I was recently admonished at estimates because I dared to suggest that the FFG project was way over original cost. I was told the increase in cost from the original estimate of around $900 million to something in the order of $1.4 billion was solely due to inflation and exchange rates. It was a case of: ‘Sorry, Senator, you’re wrong. We’re on budget.’ There was nothing said about the project being two years late already and the project being cut by one-third. I mention that simply because it is indicative of the attitude that money will always flow because it always has, and it needs to. Hence my concern that speculation is already rife that the planned air warfare destroyers will cost double the current estimate. Would that decision have been made if the cost were double? Indeed, would the FFGs ever have been upgraded if the full current cost of around $2 billion had been understood?
I regret labouring this point but, as a parliamentary representative in this democracy of ours, I am duty bound to so do. It is a real task to ensure accountability, and Defence constantly fails. Were it not for the independence and persistence of the ANAO, the parliament might never find out. That prompts me to raise the British experience of regular annual reporting against all defence capital works. Just as the Defence practice on reporting contracts is defective, so is its reporting on capital works projects. I defy anyone to produce an accurate account of what is spent on the DCP in continuity—year in, year out. At no stage is it possible to say what any particular platform is costing, either operationally or for all changes and upgrades. Projects may be reported on, depending on whether they exceed the threshold, yet in aggregate they can exceed it, and regularly do so. For example, many capital works in Army fall below the reporting threshold, but in aggregate are very large and impact directly on capability. No assessment of that kind is ever made. The government certainly would not know it, and I doubt Defence does either.

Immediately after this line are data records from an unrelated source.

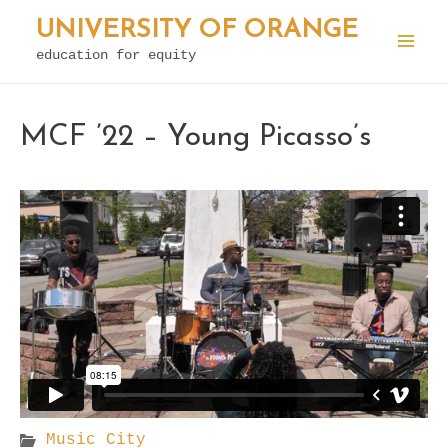
Skip
UNIVERSITY OF ORANGE
to
education for equity
Mai
content
Men
MCF ’22 – Young Picasso’s
Music City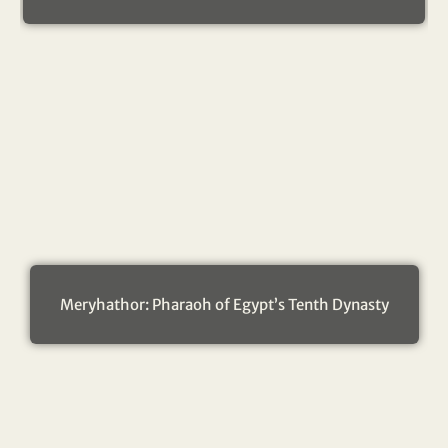
Meryhathor: Pharaoh of Egypt’s Tenth Dynasty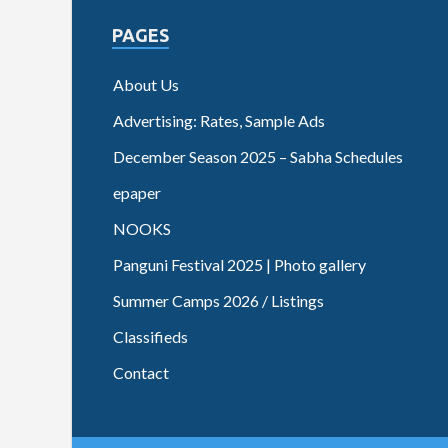
PAGES
About Us
Advertising: Rates, Sample Ads
December Season 2025 – Sabha Schedules
epaper
NOOKS
Panguni Festival 2025 | Photo gallery
Summer Camps 2026 / Listings
Classifieds
Contact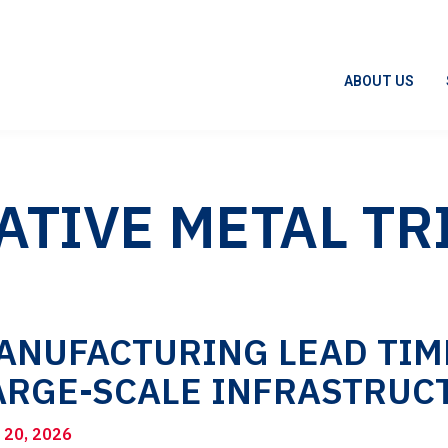
ABOUT US
ATIVE METAL TR
ANUFACTURING LEAD TIME
ARGE-SCALE INFRASTRUC
l 20, 2026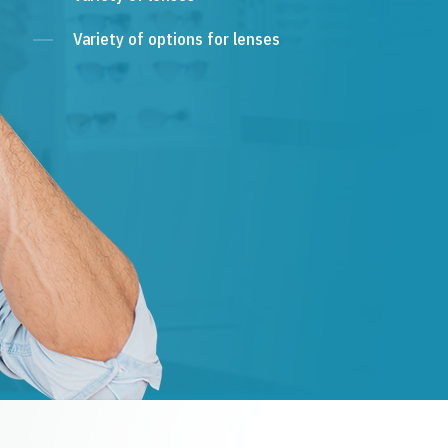
Variety of options for lenses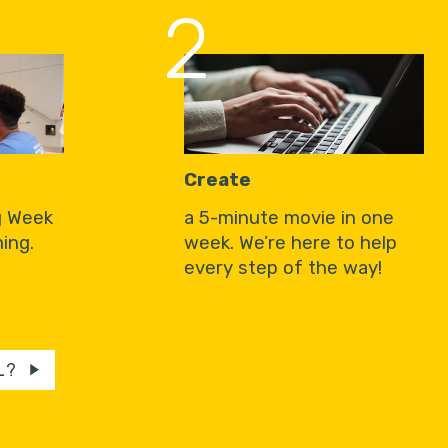
2
Create
g Week
a 5-minute movie in one
ing.
week. We’re here to help
every step of the way!
L?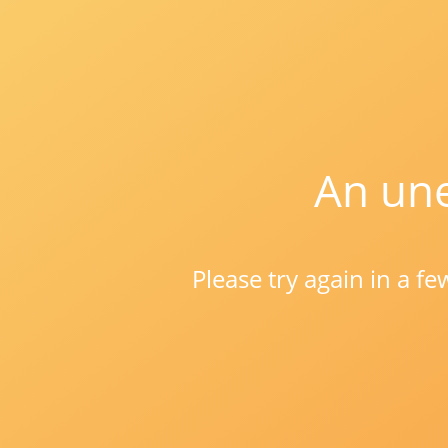
An une
Please try again in a f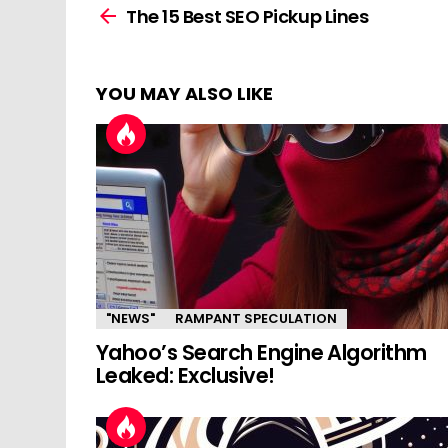
more
The 15 Best SEO Pickup Lines
YOU MAY ALSO LIKE
"NEWS"
RAMPANT SPECULATION
Yahoo’s Search Engine Algorithm
Leaked: Exclusive!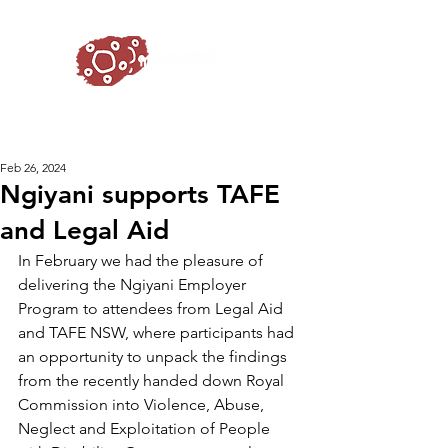
Feb 26, 2024
Ngiyani supports TAFE
and Legal Aid
In February we had the pleasure of 
delivering the Ngiyani Employer 
Program to attendees from Legal Aid 
and TAFE NSW, where participants had 
an opportunity to unpack the findings 
from the recently handed down Royal 
Commission into Violence, Abuse, 
Neglect and Exploitation of People 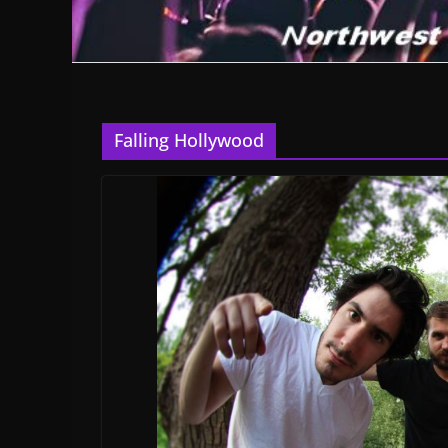
Falling Hollywood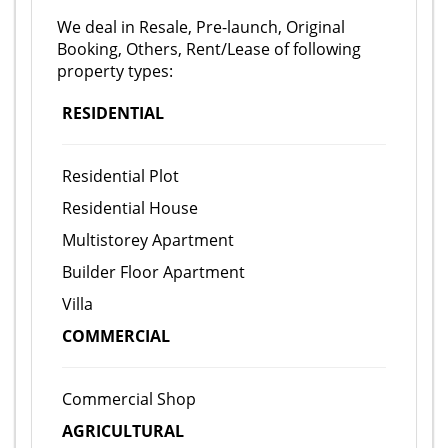
We deal in Resale, Pre-launch, Original
Booking, Others, Rent/Lease of following
property types:
RESIDENTIAL
Residential Plot
Residential House
Multistorey Apartment
Builder Floor Apartment
Villa
COMMERCIAL
Commercial Shop
AGRICULTURAL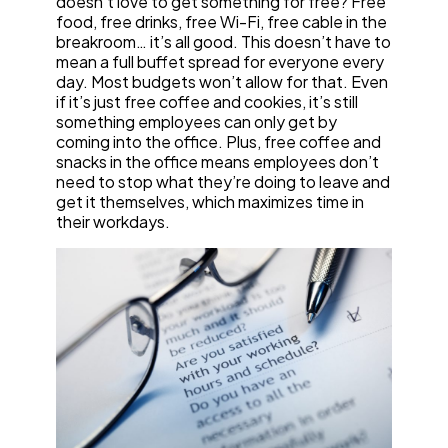
doesn’t love to get something for free? Free
food, free drinks, free Wi-Fi, free cable in the
breakroom… it’s all good. This doesn’t have to
mean a full buffet spread for everyone every
day. Most budgets won’t allow for that. Even
if it’s just free coffee and cookies, it’s still
something employees can only get by
coming into the office. Plus, free coffee and
snacks in the office means employees don’t
need to stop what they’re doing to leave and
get it themselves, which maximizes time in
their workdays.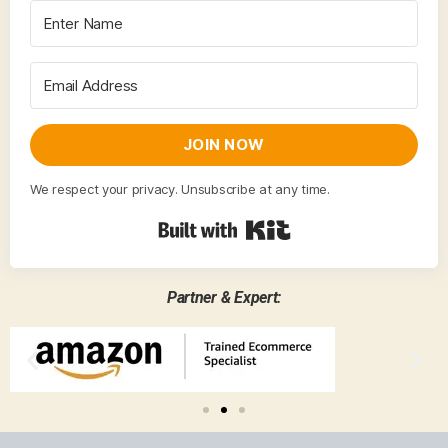
JOIN NOW
We respect your privacy. Unsubscribe at any time.
Built with Kit
Partner & Expert:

Until these issues are properly addressed, little will change. That is why I suggest we will inevitably have this very same debate five years hence. I hear the protestations, and I acknowledge a series of commitments. But I am afraid that much more needs to be spent on basic administrative systems before anything will get better. These systems need to be fixed, and it may take another five years. Until attitudes change, the more things will stay the same. This requires leadership and discipline. We are coming to the end point, where there cannot continue to be excuses for continuing failure in this area of administration.